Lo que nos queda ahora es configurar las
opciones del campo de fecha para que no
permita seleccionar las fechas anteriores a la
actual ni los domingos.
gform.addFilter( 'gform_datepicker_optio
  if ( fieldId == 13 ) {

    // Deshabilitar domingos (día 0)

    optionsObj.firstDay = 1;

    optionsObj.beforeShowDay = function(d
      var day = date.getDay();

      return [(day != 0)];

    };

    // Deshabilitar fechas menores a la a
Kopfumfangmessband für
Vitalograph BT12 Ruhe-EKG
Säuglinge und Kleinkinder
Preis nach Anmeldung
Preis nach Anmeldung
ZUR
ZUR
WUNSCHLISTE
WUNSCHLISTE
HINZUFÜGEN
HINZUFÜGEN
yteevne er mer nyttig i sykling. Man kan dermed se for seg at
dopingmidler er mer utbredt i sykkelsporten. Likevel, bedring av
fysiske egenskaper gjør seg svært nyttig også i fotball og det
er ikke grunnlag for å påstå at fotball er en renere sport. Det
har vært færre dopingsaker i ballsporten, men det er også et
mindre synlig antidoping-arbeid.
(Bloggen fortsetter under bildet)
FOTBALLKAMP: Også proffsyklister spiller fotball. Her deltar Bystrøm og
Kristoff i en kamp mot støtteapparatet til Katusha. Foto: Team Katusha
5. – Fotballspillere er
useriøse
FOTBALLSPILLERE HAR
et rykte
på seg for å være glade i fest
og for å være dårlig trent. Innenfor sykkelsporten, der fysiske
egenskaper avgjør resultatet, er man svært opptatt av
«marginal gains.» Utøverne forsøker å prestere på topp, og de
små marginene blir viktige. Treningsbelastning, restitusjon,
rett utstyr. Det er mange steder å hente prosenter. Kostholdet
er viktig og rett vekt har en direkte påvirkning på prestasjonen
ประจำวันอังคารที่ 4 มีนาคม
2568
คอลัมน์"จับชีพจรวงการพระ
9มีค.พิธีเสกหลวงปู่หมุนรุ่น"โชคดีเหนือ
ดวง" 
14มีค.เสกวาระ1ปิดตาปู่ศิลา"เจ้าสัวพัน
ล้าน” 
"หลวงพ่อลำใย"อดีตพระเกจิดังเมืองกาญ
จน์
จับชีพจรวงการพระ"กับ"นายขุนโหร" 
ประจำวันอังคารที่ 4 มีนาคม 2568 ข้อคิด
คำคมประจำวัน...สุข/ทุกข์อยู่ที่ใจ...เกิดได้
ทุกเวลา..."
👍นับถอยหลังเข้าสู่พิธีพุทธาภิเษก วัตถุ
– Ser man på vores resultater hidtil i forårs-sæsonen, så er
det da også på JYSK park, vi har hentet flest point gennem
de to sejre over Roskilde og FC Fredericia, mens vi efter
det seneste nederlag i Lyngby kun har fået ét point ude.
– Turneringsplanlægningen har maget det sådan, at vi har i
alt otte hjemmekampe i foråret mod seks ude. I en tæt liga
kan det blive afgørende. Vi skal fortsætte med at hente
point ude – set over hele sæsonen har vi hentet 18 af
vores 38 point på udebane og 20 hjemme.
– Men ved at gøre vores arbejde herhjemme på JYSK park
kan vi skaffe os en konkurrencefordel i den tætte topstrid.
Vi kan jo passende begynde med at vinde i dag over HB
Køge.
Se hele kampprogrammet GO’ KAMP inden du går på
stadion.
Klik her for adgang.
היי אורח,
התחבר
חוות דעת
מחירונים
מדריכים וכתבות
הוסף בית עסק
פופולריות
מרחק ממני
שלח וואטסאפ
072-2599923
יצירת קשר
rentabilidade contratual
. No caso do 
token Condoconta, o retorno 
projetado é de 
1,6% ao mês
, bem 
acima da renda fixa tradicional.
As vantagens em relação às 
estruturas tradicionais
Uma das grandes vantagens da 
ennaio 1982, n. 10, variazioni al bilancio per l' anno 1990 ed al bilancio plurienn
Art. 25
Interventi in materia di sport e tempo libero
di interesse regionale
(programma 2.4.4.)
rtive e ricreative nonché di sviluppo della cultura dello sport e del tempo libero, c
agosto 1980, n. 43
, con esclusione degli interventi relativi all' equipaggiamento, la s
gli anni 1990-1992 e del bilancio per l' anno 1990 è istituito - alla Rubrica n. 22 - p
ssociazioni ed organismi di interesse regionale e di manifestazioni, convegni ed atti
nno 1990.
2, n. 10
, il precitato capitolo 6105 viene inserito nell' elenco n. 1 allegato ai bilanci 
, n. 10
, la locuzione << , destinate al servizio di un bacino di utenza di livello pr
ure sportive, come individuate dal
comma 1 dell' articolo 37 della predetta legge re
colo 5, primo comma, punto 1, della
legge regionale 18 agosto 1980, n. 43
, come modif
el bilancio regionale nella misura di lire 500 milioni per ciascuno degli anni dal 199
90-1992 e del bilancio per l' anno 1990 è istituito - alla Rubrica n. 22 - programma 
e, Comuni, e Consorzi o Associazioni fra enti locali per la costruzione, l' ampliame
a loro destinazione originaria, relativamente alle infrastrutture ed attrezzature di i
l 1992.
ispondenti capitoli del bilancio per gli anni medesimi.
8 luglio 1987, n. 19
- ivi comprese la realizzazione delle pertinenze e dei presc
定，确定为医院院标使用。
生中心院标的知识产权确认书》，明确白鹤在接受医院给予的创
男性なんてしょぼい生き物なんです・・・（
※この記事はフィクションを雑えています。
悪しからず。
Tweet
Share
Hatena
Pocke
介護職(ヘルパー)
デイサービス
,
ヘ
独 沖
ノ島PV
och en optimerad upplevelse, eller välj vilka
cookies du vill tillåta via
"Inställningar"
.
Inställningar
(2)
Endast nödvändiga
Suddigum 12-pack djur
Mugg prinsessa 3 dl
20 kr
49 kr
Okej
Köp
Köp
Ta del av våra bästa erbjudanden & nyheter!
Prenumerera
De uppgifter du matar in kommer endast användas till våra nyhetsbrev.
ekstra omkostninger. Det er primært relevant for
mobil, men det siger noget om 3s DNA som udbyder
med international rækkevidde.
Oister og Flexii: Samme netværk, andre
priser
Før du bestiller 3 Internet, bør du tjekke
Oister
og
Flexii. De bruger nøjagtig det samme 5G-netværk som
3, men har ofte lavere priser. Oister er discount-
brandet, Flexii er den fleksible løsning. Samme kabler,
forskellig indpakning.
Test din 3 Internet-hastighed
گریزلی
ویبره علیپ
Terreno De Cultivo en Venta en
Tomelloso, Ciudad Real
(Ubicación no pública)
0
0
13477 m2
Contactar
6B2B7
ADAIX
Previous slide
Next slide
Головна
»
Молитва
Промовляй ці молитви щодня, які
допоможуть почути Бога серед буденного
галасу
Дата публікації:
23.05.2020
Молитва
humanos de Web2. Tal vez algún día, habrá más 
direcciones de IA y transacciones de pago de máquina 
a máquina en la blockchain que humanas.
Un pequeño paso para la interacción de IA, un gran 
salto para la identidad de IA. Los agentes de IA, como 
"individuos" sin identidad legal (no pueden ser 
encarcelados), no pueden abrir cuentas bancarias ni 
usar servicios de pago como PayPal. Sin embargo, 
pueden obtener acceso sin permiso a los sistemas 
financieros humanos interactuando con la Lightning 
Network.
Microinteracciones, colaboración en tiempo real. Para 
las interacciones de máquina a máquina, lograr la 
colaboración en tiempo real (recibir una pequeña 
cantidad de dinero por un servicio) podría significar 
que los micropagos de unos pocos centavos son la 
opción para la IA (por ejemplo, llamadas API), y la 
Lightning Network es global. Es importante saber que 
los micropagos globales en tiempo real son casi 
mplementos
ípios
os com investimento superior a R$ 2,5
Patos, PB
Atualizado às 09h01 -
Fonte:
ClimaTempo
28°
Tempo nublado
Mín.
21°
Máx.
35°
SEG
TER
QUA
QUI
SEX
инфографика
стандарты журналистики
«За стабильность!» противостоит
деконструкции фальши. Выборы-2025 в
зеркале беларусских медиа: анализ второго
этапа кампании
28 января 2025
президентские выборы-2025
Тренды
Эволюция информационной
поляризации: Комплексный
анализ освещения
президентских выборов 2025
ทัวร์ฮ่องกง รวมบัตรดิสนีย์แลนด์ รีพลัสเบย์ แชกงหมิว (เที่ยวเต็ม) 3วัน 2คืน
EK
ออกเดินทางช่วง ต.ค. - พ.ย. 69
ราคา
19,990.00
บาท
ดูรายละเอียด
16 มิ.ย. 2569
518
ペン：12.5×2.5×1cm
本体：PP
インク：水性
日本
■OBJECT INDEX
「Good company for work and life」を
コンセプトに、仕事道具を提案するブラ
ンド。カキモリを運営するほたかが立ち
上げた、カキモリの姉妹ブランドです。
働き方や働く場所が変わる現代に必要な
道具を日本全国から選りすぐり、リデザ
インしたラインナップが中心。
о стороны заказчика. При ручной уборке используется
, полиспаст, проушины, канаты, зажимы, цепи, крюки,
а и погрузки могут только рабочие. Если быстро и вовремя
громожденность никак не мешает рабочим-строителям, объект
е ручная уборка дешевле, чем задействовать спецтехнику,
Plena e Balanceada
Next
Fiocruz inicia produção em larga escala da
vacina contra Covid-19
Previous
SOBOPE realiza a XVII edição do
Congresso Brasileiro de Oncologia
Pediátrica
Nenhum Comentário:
------
* **Problem description**: Scan the material above for the word "Rubrica". Copy each line where it occurs.

* **Written answer**:
gli anni 1990-1992 e del bilancio per l' anno 1990 è istituito - alla Rubrica n. 22 - p
90-1992 e del bilancio per l' anno 1990 è istituito - alla Rubrica n. 22 - programma 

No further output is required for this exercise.